The regulatory overhang is shared — and easing
The FTC suit and fee-model shift are real risks for Dave, but the Dec 2025 CFPB “EWA is not credit” reversal de-risks the category federally. Upbound enters a space where the leader already absorbed the fee-transparency hit and kept growing.
What could slow it — the bear case
The other side of a fast-compounding story.
- Credit/default: ExtraCash is unsecured, no-credit-check lending to financially fragile members. Delinquency is at record lows today (1.69% past-due), but it’s the swing factor in any downturn.
- Regulatory: the active FTC/DOJ suit (CEO personally named) plus state EWA-as-lending regimes (CA, MD) and a Baltimore suit — a patchwork that contradicts the favorable federal CFPB stance.

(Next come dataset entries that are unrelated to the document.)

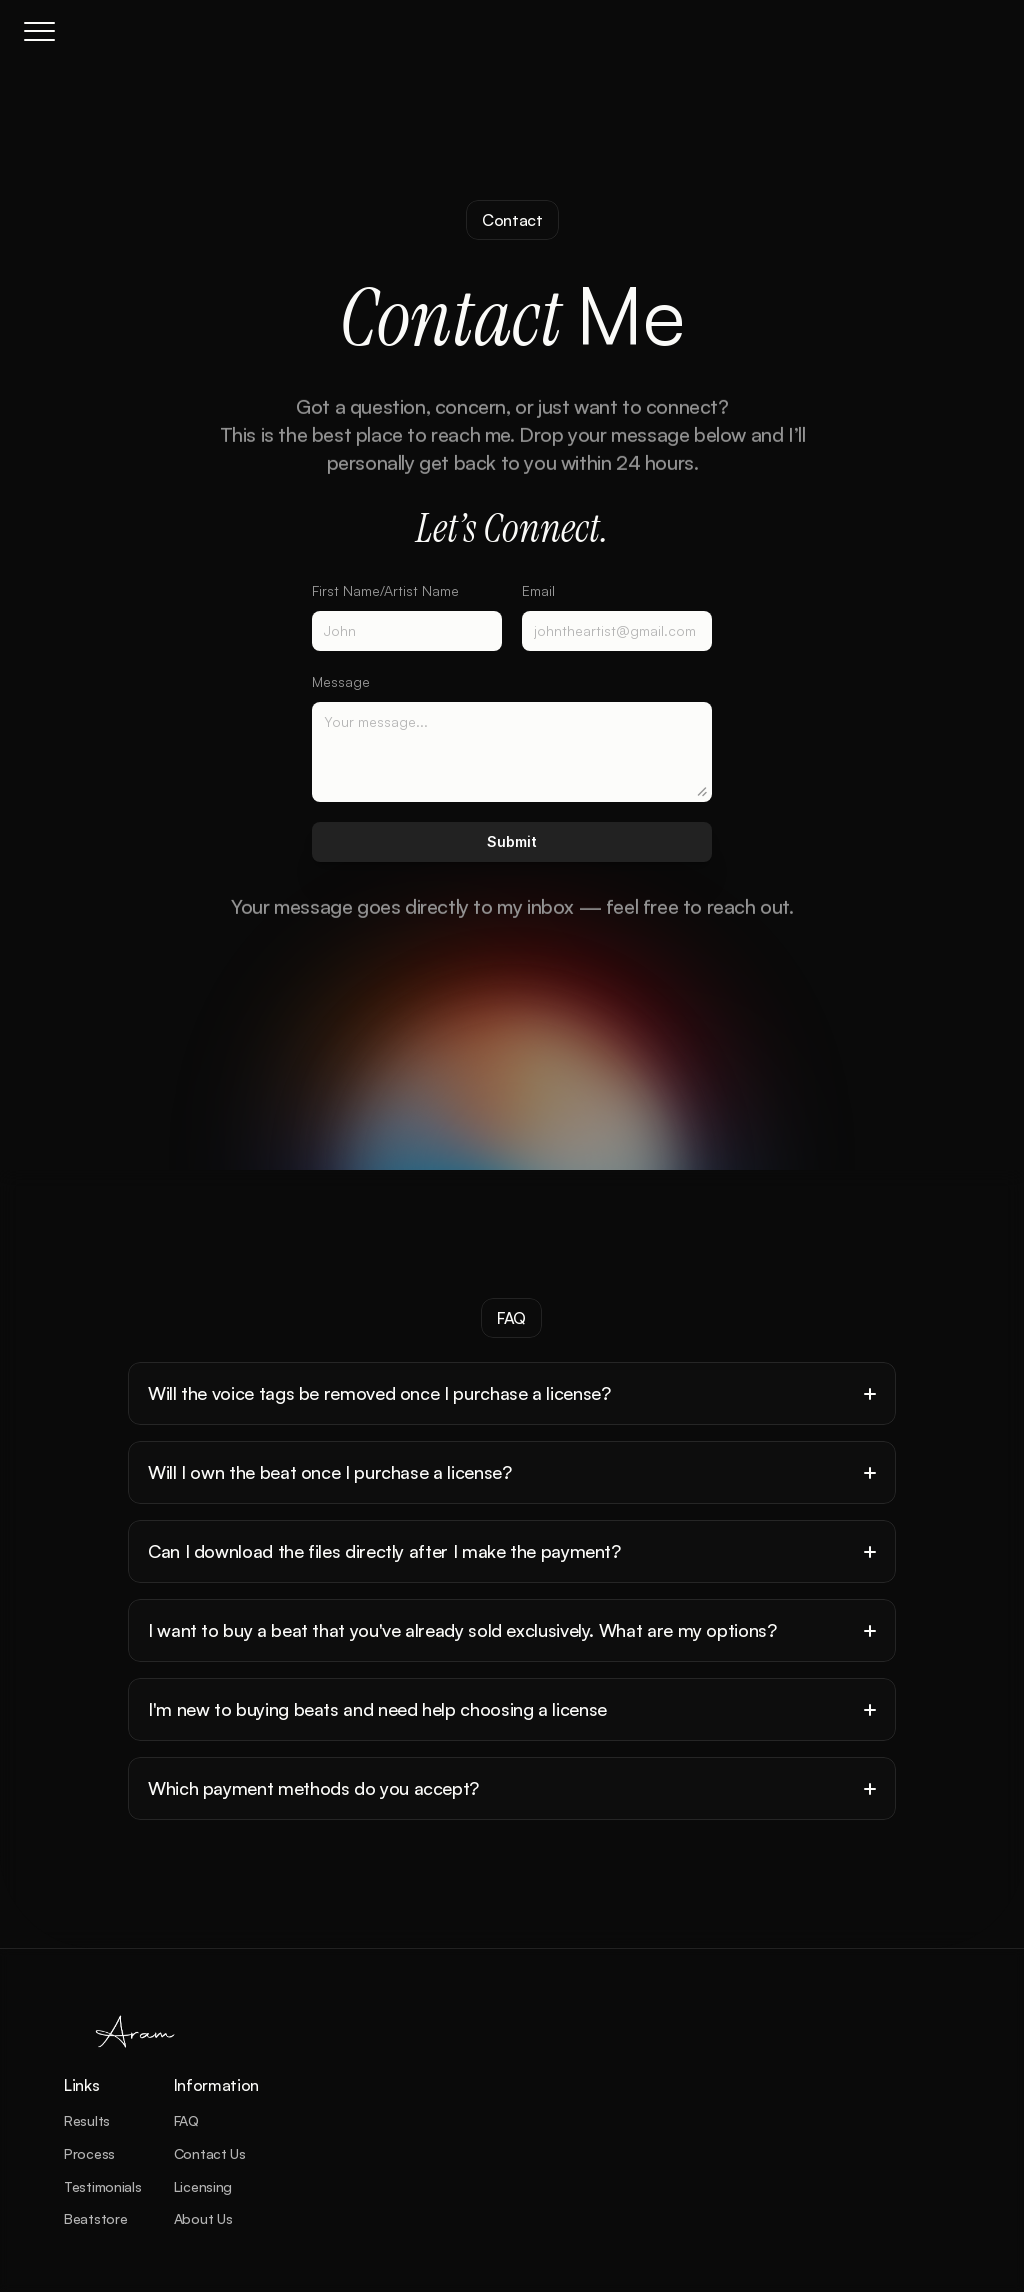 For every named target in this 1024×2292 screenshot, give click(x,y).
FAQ (186, 2120)
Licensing (203, 2186)
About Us (203, 2218)
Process (89, 2153)
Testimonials (103, 2186)
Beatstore (95, 2218)
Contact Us (210, 2153)
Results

- Revenue concentration: ~92% of revenue is service-based (ExtraCash fees). Any forced change to fee economics hits the core P&L directly.
- Competition: Brigit (Upbound), EarnIn, MoneyLion (now inside Gen Digital), Chime SpotMe, and Empower/Tilt all chase the same liquidity moment.
- Valuation: ~$4B cap on ~$554M revenue — defensible at ~20× earnings given growth + profitability, but priced for continued execution.
So what for Upbound
The recommendation
- Treat Dave as the benchmark Brigit must close on, not a peer. Track the revenue, member, and profitability gaps as standing scorecard lines — they’re currently widening.
- Prioritize the banking layer. A Brigit deposit account + card is the structural move that turns a feature into a flywheel. Without it, the interchange and retention gap compounds.
- Own the loss-rate story. Underwriting performance, not downloads, decides this category. Invest in cash-flow underwriting and report it like Dave does.
- Use the transparency tailwind. Dave’s FTC-driven fee cleanup and the CFPB reprieve mean a transparent, well-underwritten Brigit can compete on trust — a CX advantage Upbound should press.
Built by Paul Brown from Dave’s public filings — part of an interlocking set of competitor spotlights. Dave is the benchmark Brigit has to chase; the question for Upbound is whether it can close the gap before it widens further.